9.33 Merge Containers

merge(v1.begin(), v1.end(), v2.begin(), v2.end(), v3.begin());

combine two sorted ascending sequences of values into a third sorted ascending sequence. The first four iterators must be at least input iterators, while the last output iterator.

merge(v1.begin(), v1.end(), v2.begin(), v2.end(), back_inserter(v3));

merge(v1.begin(), v1.end(), v2.begin(), v2.end(), front_inserter(v3));

merge(v1.begin(), v1.end(), v2.begin(), v2.end(),inserter(v3, v3.begin() + 2));

template method back_inserter is in <iterators>. It calls the container’s method push_back to insert an element at the back of the container v3. There are two other inserters.

inplace_merge(v1.begin(), v1.begin + 5, v1.begin() + 10);

Reorders the sequences designated by iterators in the two ranges [0, 5) and [5, 10), each ordered by operator<, to form a merged sequence of length 10 beginning at first, also ordered by operator<. The merge occurs without altering the relative order of elements within either original sequence. Moreover, for any two elements from different original sequences that have equivalent ordering, the element from the ordered range [0, 5) precedes the other. Takes at least bidirectional iterators.

9.34 Unify Elements

i = unique(v1.begin(), v1.end());

after unique is applied to the range of elements, only a single copy of each value is left. It returns an iterators after the last legal element in the sequence – the rest of values are undefined. Takes at least forward iterators.

9.35 Reverse Elements

reverse(v1.begin(), v1.end());

reverse the elements.

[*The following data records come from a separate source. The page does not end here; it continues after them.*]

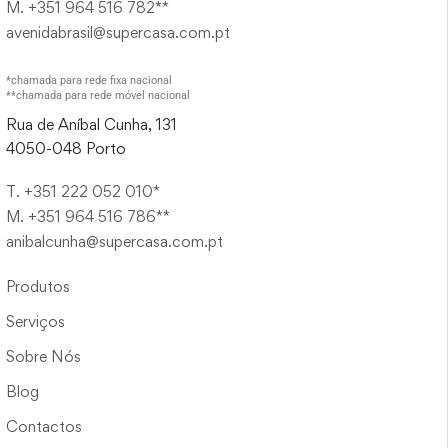
M. +351 964 516 782**
avenidabrasil@supercasa.com.pt
*chamada para rede fixa nacional
**chamada para rede móvel nacional
Rua de Aníbal Cunha, 131
4050-048 Porto
T. +351 222 052 010*
M. +351 964 516 786**
anibalcunha@supercasa.com.pt
Produtos
Serviços
Sobre Nós
Blog
Contactos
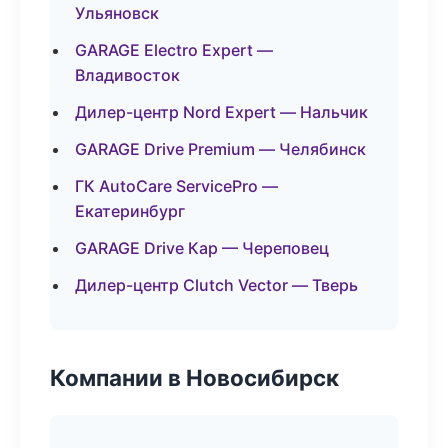
Ульяновск
GARAGE Electro Expert —
Владивосток
Дилер-центр Nord Expert — Нальчик
GARAGE Drive Premium — Челябинск
ГК AutoCare ServicePro —
Екатеринбург
GARAGE Drive Кар — Череповец
Дилер-центр Clutch Vector — Тверь
Компании в Новосибирск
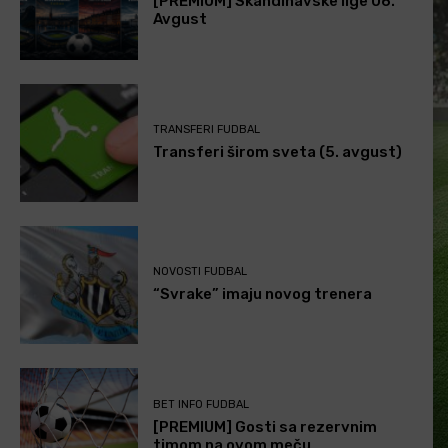
[PREMIUM] Skandinavske lige 06.
Avgust
TRANSFERI FUDBAL
Transferi širom sveta (5. avgust)
NOVOSTI FUDBAL
“Svrake” imaju novog trenera
BET INFO FUDBAL
[PREMIUM] Gosti sa rezervnim
timom na ovom meču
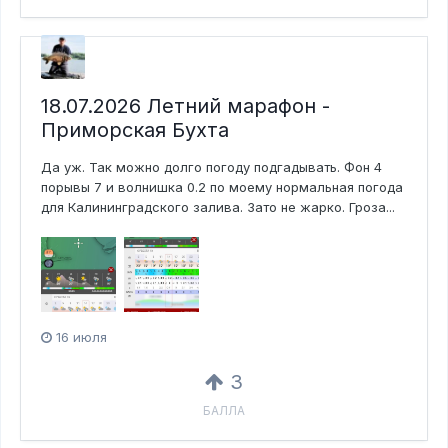
18.07.2026 Летний марафон -
Приморская Бухта
Да уж. Так можно долго погоду подгадывать. Фон 4
порывы 7 и волнишка 0.2 по моему нормальная погода
для Калининградского залива. Зато не жарко. Гроза...
16 июля
3
БАЛЛА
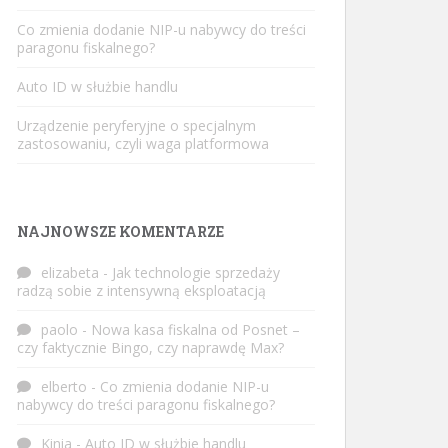
Co zmienia dodanie NIP-u nabywcy do treści
paragonu fiskalnego?
Auto ID w służbie handlu
Urządzenie peryferyjne o specjalnym
zastosowaniu, czyli waga platformowa
NAJNOWSZE KOMENTARZE
elizabeta
-
Jak technologie sprzedaży
radzą sobie z intensywną eksploatacją
paolo
-
Nowa kasa fiskalna od Posnet –
czy faktycznie Bingo, czy naprawdę Max?
elberto
-
Co zmienia dodanie NIP-u
nabywcy do treści paragonu fiskalnego?
Kinia
-
Auto ID w służbie handlu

Takes at least bidirectional iterators.

9.36 Locate Element in Sorted Container

i = lower_bound(v1.begin(), v1.end(), 233);

return an iterator to locate the first right location in an ascending-order sequence, at which the value 233 can be inserted, while still keeping the new sequence in ascending order. Takes at least forward iterators.

i = upper_bound(v1.begin(), v1.end(), 233);

return an iterator to locate the last right location in an ascending-order sequence, at which the value 233 can be inserted, while still keeping the new sequence in ascending order. Takes at least forward iterators.

typedef vector<int>::iterator vv1;

pair<vv1, vv1> p1;

p1 = equal_range(v1.begin(), v1.end(), 233);

return a pair of iterators to locate both the first and the last right location in an ascending-order sequence, at which the value 233 can be inserted, while still keeping the new sequence in ascending order. Takes at least forward iterators.

These three algorithms are usually used to locate insertion point in sorted sequences.

9.37 Heapsort

Heapsort is a sorting method, in which an array of elements is arranged into a special binary tree called a heap. The key features of a heap are that the largest element is always at the top of the heap, and the values of the children of any node in the binary tree are always less than or equal to that node’s value. Such a heap is called a maxheap.

make_heap(v1.begin(), v1.end());

take the values and create a heap, so that it can be sorted. Only takes random-access iterators – therefore only can be used on arrays, vectors and deques.

sort_heap(v1.begin(), v1.end());

sort a sequence which had been arranged in a heap. Only takes random-access iterators.

push_heap(v1.begin(), v1.end());

add a new value into a heap. Each time push_heap is called, it assumes that the last element in the vector is the one newly added and all the rest elements have already been arranged as a heap. Only takes random-access iterators.

for ( i = 0; i < v1.size(); ++i)

pop_heap(v1.begin(), v1.end() – i);

swap the top element with the one before v1.end – i. Finally results in a sorted sequence. The method assumes that the range of values specified by the two arguments has already been a heap.

9.38 min & max

determine the minimum and maximum of two containers.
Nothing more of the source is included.